Distribution records and seasonal flight activity information for metallic woodboring beetle (Coleoptera: Buprestidae) species have not been compiled for North Carolina and Tennessee. Institutional, research, and private collections in North Carolina and Tennessee were reviewed to provide seasonal activity data of 5 subfamilies of buprestid beetle species. Label information was checked for 15,217 specimens of 135 species collected between 1901 and 2013 (North Carolina) and between 1934 and 2013 (Tennessee). These collections provided data on adult seasonal activity and county records for 121 species (4,467 specimens) and 105 species (10,750 specimens) from North Carolina and Tennessee, respectively. Two species, Agrilus carpini Knull and A. pensus Horn, are reported as New State Records for North Carolina. The data reveal key geographic areas in both states where few to no collections have been made, highlighting opportunities to validate species distributions and locations where future collecting efforts can be matched with the occurrence of larval and adult host plant resources. Seasonal activity records will inform future biosurveillance efforts for invasive and endemic pests and facilitate predictions of buprestid species that are likely to be active within the hunting flight season of Cerceris fumipennis (Say) (Hymenoptera: Crabronidae) wasps. Activity periods of the buprestids also can focus the management of selected economic pest species to times of the year when treatment efforts, particularly through use of contact insecticides, are likely to be most effective.
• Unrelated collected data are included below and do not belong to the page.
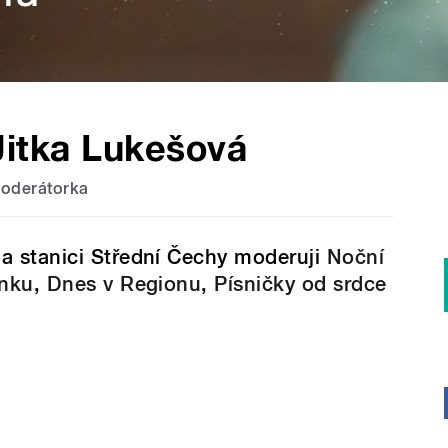
Jitka Lukešová
oderátorka
a stanici Střední Čechy moderuji
Noční
inku
,
Dnes v Regionu
,
Písničky od srdce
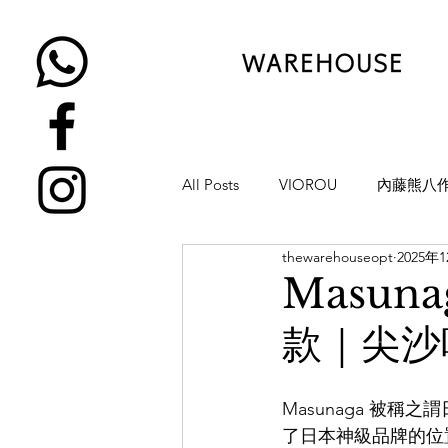
All Posts
VIOROU
內藤熊八
thewarehouseopt
2025年
金子眼鏡
NATIVE SONS
Masuna
款｜尖沙咀
YUICHI TOYAMA
KAMEMA
Masunaga 被
H-FUSION
JULIUS TART OP
了日本神級品牌的位置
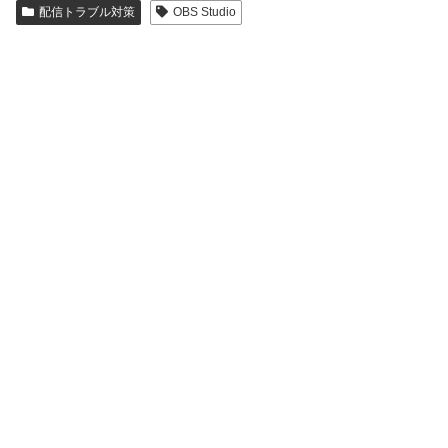
配信トラブル対策
OBS Studio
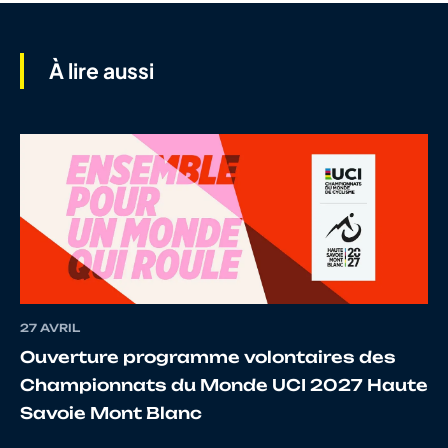
7
10111222305
COGNE
MAXI
À lire aussi
8
10024045169
BOURSIER
AUREL
9
10024035166
RUEL
STEP
10
10099206429
NAULEAU
MELVI
27 AVRIL
Ouverture programme volontaires des
11
10124793615
POPINEAU
NOEL
Championnats du Monde UCI 2027 Haute
Savoie Mont Blanc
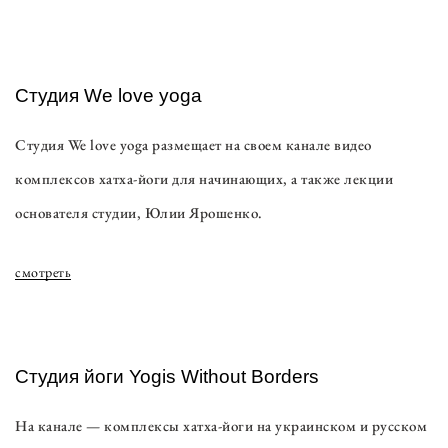
Студия We love yoga
Студия We love yoga размещает на своем канале видео
комплексов хатха-йоги для начинающих, а также лекции
основателя студии, Юлии Ярошенко.
смотреть
Студия йоги Yogis Without Borders
На канале — комплексы хатха-йоги на украинском и русском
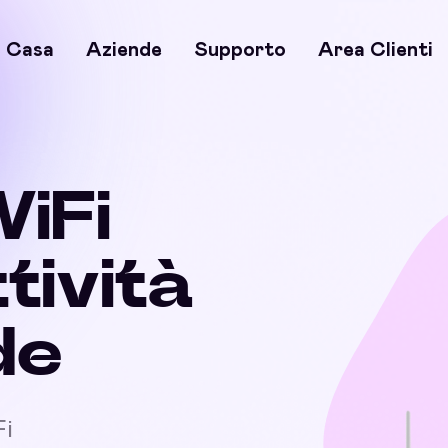
Casa
Aziende
Supporto
Area Clienti
WiFi
ttività
de
Fi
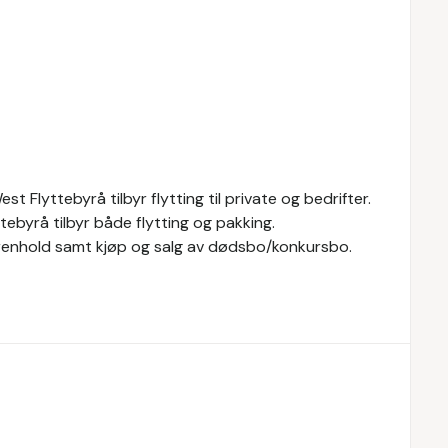
t Flyttebyrå tilbyr flytting til private og bedrifter.
ttebyrå tilbyr både flytting og pakking.
, renhold samt kjøp og salg av dødsbo/konkursbo.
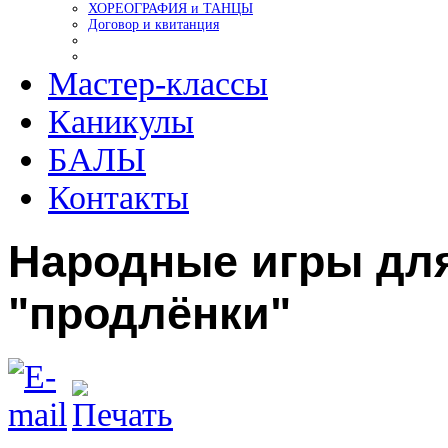
ХОРЕОГРАФИЯ и ТАНЦЫ
Договор и квитанция
Мастер-классы
Каникулы
БАЛЫ
Контакты
Народные игры дл
"продлёнки"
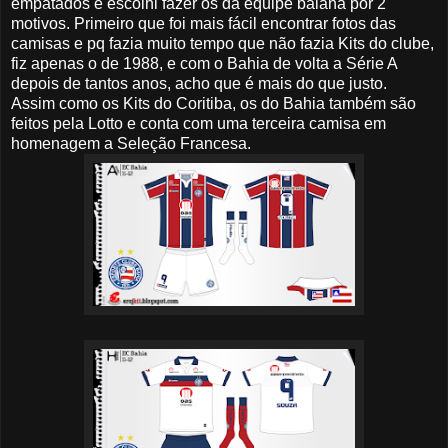
empatados e escolhi fazer os da equipe baiana por 2
motivos. Primeiro que foi mais fácil encontrar fotos das
camisas e pq fazia muito tempo que não fazia Kits do clube,
fiz apenas o de 1988, e com o Bahia de volta a Série A
depois de tantos anos, acho que é mais do que justo.
Assim como os Kits do Coritiba, os do Bahia também são
feitos pela Lotto e conta com uma terceira camisa em
homenagem a Seleção Francesa.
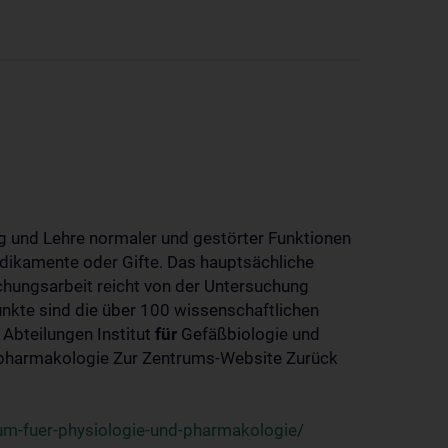
 und Lehre normaler und gestörter Funktionen
dikamente oder Gifte. Das hauptsächliche
chungsarbeit reicht von der Untersuchung
nkte sind die über 100 wissenschaftlichen
 Abteilungen Institut
für
Gefäßbiologie und
-pharmakologie Zur Zentrums-Website Zurück
um-fuer-physiologie-und-pharmakologie/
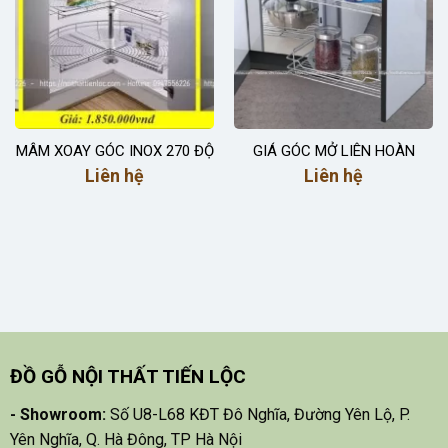
MÂM XOAY GÓC INOX 270 ĐỘ
GIÁ GÓC MỞ LIÊN HOÀN
Liên hệ
Liên hệ
ĐỒ GỖ NỘI THẤT TIẾN LỘC
- Showroom:
Số U8-L68 KĐT Đô Nghĩa, Đường Yên Lộ, P.
Yên Nghĩa, Q. Hà Đông, TP Hà Nội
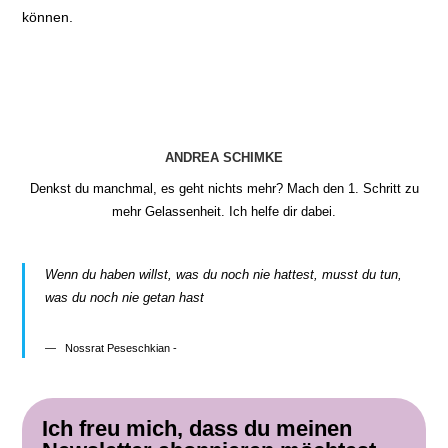
können.
ANDREA SCHIMKE
Denkst du manchmal, es geht nichts mehr? Mach den 1. Schritt zu
mehr Gelassenheit. Ich helfe dir dabei.
Wenn du haben willst, was du noch nie hattest, musst du tun,
was du noch nie getan hast
Nossrat Peseschkian -
Ich freu mich, dass du meinen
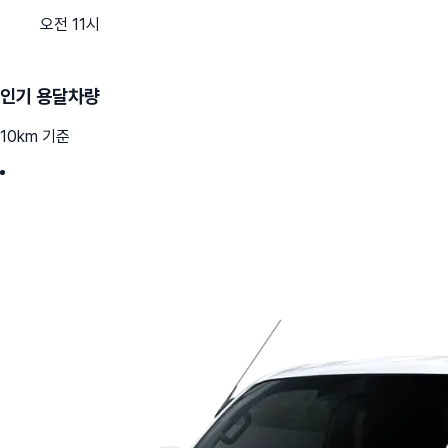
오전 11시
인기 용달차량
10km 기준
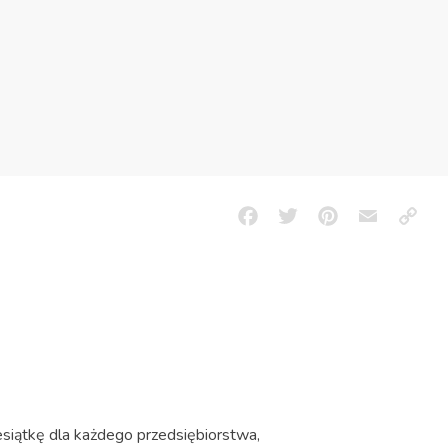
Facebook
Twitter
Pinterest
Email
Copy
Link
siątkę dla każdego przedsiębiorstwa,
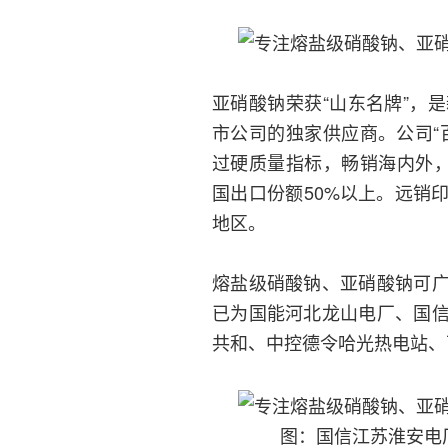
亚硝酸钠荣获“山东名牌”，
市公司的独家供应商。公司“
过硬质量指标，畅销海内外，
国出口份额50%以上。远销
地区。
熔盐级硝酸钠、亚硝酸钠可
已为国能河北龙山电厂、国
共和、中控德令哈光热电站、
图：国信江苏淮安电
Woodboring insects, including metallic woodboring beetles (Coleoptera: Buprestidae), contribute to recycling dead and dying host plant tissues and are an important food resource for avian and mammalian fauna in U.S. forests (Solomon 1985). Woodboring insects are also associated with high levels of host plant injury and economic losses to deciduous shade and flowering trees in commercial nurseries, urban forests, and managed landscapes (Fulcher et al. 2012, Braman et al. 2015). Infestation rates in Tennessee within just one red maple (Acer rubrum L.; Sapindales: Sapindaceae) cultivar by the native buprestid Chrysobothris femorata (Olivier) were as high as 38% among untreated trees (Oliver et al. 2010). Similar field infestation percentages have been observed in other southeastern U.S. nurseries (Potter et al. 1988; Allen & Alverson 1994; Coyle et al. 2005). Given the broad host plant range of C. femorata, as well as other beetles within the C. femorata species group (Solomon 1985; Wellso & Manley 2007; Nelson et al. 2008; Hansen 2010; Hansen et al. 2012; Paiero et al. 2012; Hansen et al. in press), large numbers of tree species and cultivars are under significant risk if buprestid species are misidentified, are not monitored properly, or if management efforts are timed poorly (Troxclair 2005; Seagraves et al. 2012; LeBude & Adkins 2014).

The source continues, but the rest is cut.